_Assigned task_.
This exercise needs all of the entries set down again, exactly as they read.

• • • • •

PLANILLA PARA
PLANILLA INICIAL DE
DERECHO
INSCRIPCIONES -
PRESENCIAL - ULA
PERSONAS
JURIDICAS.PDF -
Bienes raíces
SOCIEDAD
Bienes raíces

• • • • •

_Solution to this task_.
PLANILLA PARA
PLANILLA INICIAL DE
DERECHO
INSCRIPCIONES -
PRESENCIAL - ULA
PERSONAS
JURIDICAS.PDF -
Bienes raíces
SOCIEDAD
Bienes raíces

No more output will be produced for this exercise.